Part of the reason that the government's fear mongering is
Part of the reason that the government's fear mongering is succeeding is because so many people are so ignorant, that it is easier for government to frighten people in submission.
The words of James Bovard — “Part of the reason that the government's fear mongering is succeeding is because so many people are so ignorant, that it is easier for government to frighten people into submission.” — strike like the tolling of a dark bell through the corridors of power and complacency. In this haunting reflection, Bovard — the fierce critic of authoritarianism and complacent citizenship — lays bare a timeless and terrible truth: that ignorance is the most fertile soil for tyranny. His words are not merely an accusation against governments that deceive, but a warning to peoples who sleep. For when minds are untrained, when curiosity is dulled, and when truth is left untended, fear becomes the shepherd, and submission becomes the flock.
The origin of this quote lies in Bovard’s long struggle as a writer and libertarian thinker during the late twentieth and early twenty-first centuries, a time when governments across the world — including his own, the United States — often used fear as a tool of control. He watched as crises were magnified, as enemies were exaggerated, and as citizens, gripped by terror, surrendered liberties in exchange for the illusion of safety. From wars abroad to surveillance at home, Bovard saw how easily fear could bend free people into obedience. Yet he also understood the deeper cause — not merely deceit from above, but ignorance from below. For fear thrives best where wisdom is absent, and tyranny needs not only soldiers, but also citizens too frightened to question.
His words echo through history like a prophecy fulfilled again and again. In every age, rulers have learned that fear is stronger than reason. When the people know little and question less, they can be made to believe almost anything. The ancient Romans were told to fear foreign tribes; medieval kings conjured threats of heresy; dictators in the modern age invented conspiracies to justify oppression. The ignorant, Bovard reminds us, do not see these patterns — and so they obey, even when the chains are visible. Ignorance is the accomplice of fear, and together they are the architects of submission.

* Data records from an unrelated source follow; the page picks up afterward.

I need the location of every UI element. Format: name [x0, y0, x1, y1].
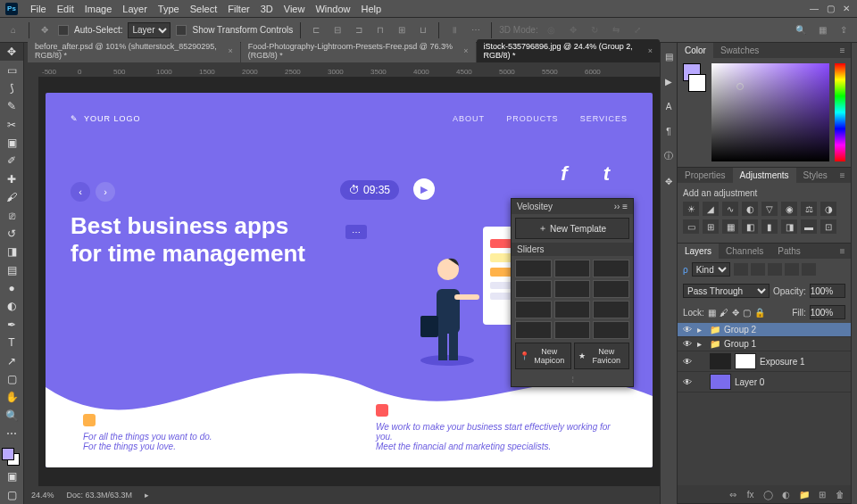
- healing-tool[interactable]: ✚: [0, 170, 23, 188]
- menu-layer[interactable]: Layer: [117, 4, 153, 14]
- slider-preset[interactable]: [554, 301, 591, 318]
- paths-tab[interactable]: Paths: [770, 244, 808, 259]
- panel-grip-icon[interactable]: ⸽: [512, 373, 633, 386]
- slider-preset[interactable]: [554, 321, 591, 339]
- filter-adjust-icon[interactable]: [751, 263, 765, 276]
- menu-view[interactable]: View: [279, 4, 311, 14]
- layer-row[interactable]: 👁▸📁Group 1: [678, 337, 851, 351]
- slider-preset[interactable]: [515, 301, 552, 318]
- maximize-icon[interactable]: ▢: [825, 4, 836, 14]
- new-group-icon[interactable]: 📁: [797, 488, 811, 500]
- home-icon[interactable]: ⌂: [5, 22, 21, 38]
- lock-transparent-icon[interactable]: ▦: [708, 308, 716, 318]
- hand-tool[interactable]: ✋: [0, 388, 23, 406]
- panel-menu-icon[interactable]: ≡: [835, 43, 851, 58]
- shape-tool[interactable]: ▢: [0, 370, 23, 388]
- layer-row[interactable]: 👁Exposure 1: [678, 351, 851, 372]
- show-transform-checkbox[interactable]: [176, 25, 187, 36]
- filter-shape-icon[interactable]: [785, 263, 799, 276]
- align-center-h-icon[interactable]: ⊟: [329, 22, 345, 38]
- slider-preset[interactable]: [593, 321, 629, 339]
- lock-pixels-icon[interactable]: 🖌: [720, 308, 728, 318]
- move-tool[interactable]: ✥: [0, 43, 23, 61]
- arrange-icon[interactable]: ▦: [814, 22, 830, 38]
- search-icon[interactable]: 🔍: [793, 22, 809, 38]
- eyedropper-tool[interactable]: ✐: [0, 152, 23, 169]
- layer-style-icon[interactable]: fx: [744, 488, 758, 500]
- lock-artboard-icon[interactable]: ▢: [743, 308, 751, 318]
- filter-pixel-icon[interactable]: [734, 263, 748, 276]
- slider-preset[interactable]: [515, 280, 552, 298]
- more-align-icon[interactable]: ⋯: [468, 22, 484, 38]
- menu-edit[interactable]: Edit: [52, 4, 79, 14]
- fill-input[interactable]: [810, 305, 845, 319]
- color-swatches[interactable]: [0, 446, 23, 467]
- doc-tab-1[interactable]: before_after.psd @ 101% (shutterstock_85…: [28, 39, 240, 62]
- new-favicon-button[interactable]: ★New Favicon: [574, 343, 630, 369]
- invert-icon[interactable]: ◧: [742, 219, 758, 234]
- new-mapicon-button[interactable]: 📍New Mapicon: [515, 343, 571, 369]
- panel-menu-icon[interactable]: ≡: [835, 244, 851, 259]
- blend-mode-dropdown[interactable]: Pass Through: [683, 284, 770, 298]
- velositey-panel[interactable]: Velositey›› ≡ ＋New Template Sliders 📍New…: [511, 198, 634, 387]
- channel-mixer-icon[interactable]: ⊞: [703, 219, 719, 234]
- new-fill-icon[interactable]: ◐: [779, 488, 794, 500]
- marquee-tool[interactable]: ▭: [0, 61, 23, 78]
- slider-preset[interactable]: [554, 260, 591, 277]
- status-arrow-icon[interactable]: ▸: [145, 491, 149, 500]
- align-left-icon[interactable]: ⊏: [308, 22, 324, 38]
- brush-tool[interactable]: 🖌: [0, 188, 23, 206]
- quick-select-tool[interactable]: ✎: [0, 97, 23, 115]
- filter-smart-icon[interactable]: [802, 263, 816, 276]
- foreground-swatch[interactable]: [2, 448, 14, 460]
- exposure-icon[interactable]: ◐: [742, 202, 758, 216]
- levels-icon[interactable]: ◢: [703, 202, 719, 216]
- layer-name[interactable]: Exposure 1: [760, 357, 805, 367]
- navigator-icon[interactable]: ✥: [661, 173, 677, 189]
- align-middle-icon[interactable]: ⊞: [394, 22, 410, 38]
- paragraph-icon[interactable]: ¶: [661, 123, 677, 139]
- hue-slider[interactable]: [835, 63, 845, 161]
- align-top-icon[interactable]: ⊓: [372, 22, 388, 38]
- blur-tool[interactable]: ●: [0, 279, 23, 297]
- tab-close-icon[interactable]: ×: [463, 46, 468, 55]
- bw-icon[interactable]: ◑: [820, 202, 836, 216]
- menu-window[interactable]: Window: [310, 4, 355, 14]
- panel-menu-icon[interactable]: ≡: [835, 168, 851, 183]
- character-icon[interactable]: A: [661, 98, 677, 114]
- align-right-icon[interactable]: ⊐: [351, 22, 367, 38]
- pen-tool[interactable]: ✒: [0, 316, 23, 334]
- info-icon[interactable]: ⓘ: [661, 148, 677, 164]
- minimize-icon[interactable]: —: [809, 4, 820, 14]
- slider-preset[interactable]: [593, 301, 629, 318]
- channels-tab[interactable]: Channels: [719, 244, 770, 259]
- bg-color-swatch[interactable]: [688, 74, 706, 92]
- path-tool[interactable]: ↗: [0, 351, 23, 369]
- curves-icon[interactable]: ∿: [722, 202, 738, 216]
- styles-tab[interactable]: Styles: [796, 168, 835, 183]
- canvas[interactable]: ✎ YOUR LOGO ABOUT PRODUCTS SERVICES ‹ › …: [38, 77, 660, 486]
- link-layers-icon[interactable]: ⇔: [726, 488, 740, 500]
- brightness-icon[interactable]: ☀: [683, 202, 699, 216]
- auto-select-checkbox[interactable]: [58, 25, 69, 36]
- gradient-map-icon[interactable]: ▬: [801, 219, 817, 234]
- properties-tab[interactable]: Properties: [678, 168, 733, 183]
- share-icon[interactable]: ⇪: [836, 22, 852, 38]
- auto-select-dropdown[interactable]: Layer: [128, 22, 171, 38]
- color-balance-icon[interactable]: ⚖: [801, 202, 817, 216]
- layer-name[interactable]: Layer 0: [735, 377, 764, 387]
- slider-preset[interactable]: [515, 260, 552, 277]
- folder-toggle-icon[interactable]: ▸: [697, 339, 706, 349]
- menu-filter[interactable]: Filter: [222, 4, 254, 14]
- doc-tab-2[interactable]: Food-Photography-Lightroom-Presets-Free.…: [241, 39, 476, 62]
- vibrance-icon[interactable]: ▽: [761, 202, 778, 216]
- slider-preset[interactable]: [593, 280, 629, 298]
- quickmask-tool[interactable]: ▣: [0, 467, 23, 485]
- history-icon[interactable]: ▤: [661, 48, 677, 64]
- slider-preset[interactable]: [593, 260, 629, 277]
- menu-type[interactable]: Type: [153, 4, 185, 14]
- menu-image[interactable]: Image: [79, 4, 118, 14]
- layers-tab[interactable]: Layers: [678, 244, 719, 259]
- tab-close-icon[interactable]: ×: [228, 46, 232, 55]
- align-bottom-icon[interactable]: ⊔: [415, 22, 431, 38]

Consider the world during the Cold War, when nations lived under the shadow of nuclear annihilation. In the United States, fear of communism drove neighbors to spy upon neighbors; in the Soviet Union, fear of treason drove millions to imprisonment or death. In both cases, governments used fear to justify control. It was not truth that guided men, but terror — not wisdom that protected freedom, but ignorance that destroyed it. Those who questioned were branded as traitors; those who conformed were praised as patriots. Thus, through fear, the spirit of inquiry was silenced, and through ignorance, freedom was betrayed. Bovard’s warning is that this pattern never truly ends — it changes only its costume.
Yet his message is not one of despair, but of awakening. For if ignorance feeds fear, then knowledge is the antidote. When people are educated — not merely schooled, but truly awakened to the habits of critical thought — they become ungovernable by lies. A population that understands history cannot be easily fooled by its repetition; a mind that knows truth cannot be enslaved by propaganda. The tyrant’s greatest weapon is the empty mind; the citizen’s greatest defense is the enlightened one. Bovard’s words are a summons to this enlightenment — a call to reclaim the sacred duty of thinking for oneself.
There is in this quote also a moral rebuke to those who prefer comfort to courage. For ignorance is not always the absence of knowledge — often it is the refusal to seek it. Many would rather be comforted by fear’s simplicity than challenged by truth’s complexity. Governments succeed in fear-mongering not only because they deceive, but because people allow themselves to be deceived. They close their ears, turn away from discomfort, and surrender their judgment. In doing so, they trade the burden of responsibility for the ease of obedience. But Bovard, like the prophets of old, reminds us that freedom has never belonged to the timid. It must be earned, defended, and understood — or it will be taken away under the pretense of protection.
So let this be the lesson carried forward: beware the comfort of ignorance, for it is the doorway through which fear enters. Question what you are told, seek knowledge as the highest virtue, and do not let fear cloud your reason. Governments will always be tempted to rule through fear, for fear is efficient — it requires no persuasion, only obedience. But a people who know, who question, who refuse to bow before panic — they are the nightmare of every tyrant and the hope of every age.
And thus, remember Bovard’s immortal warning: a fearful people cannot be free, and an ignorant people cannot be brave. To resist fear is to reclaim one’s dignity; to seek knowledge is to reclaim one’s power. Let the light of wisdom scatter the shadows of deception, and let every citizen stand not as a subject, but as a steward of truth. For when the mind is awake, no government, however cunning, can frighten it into submission.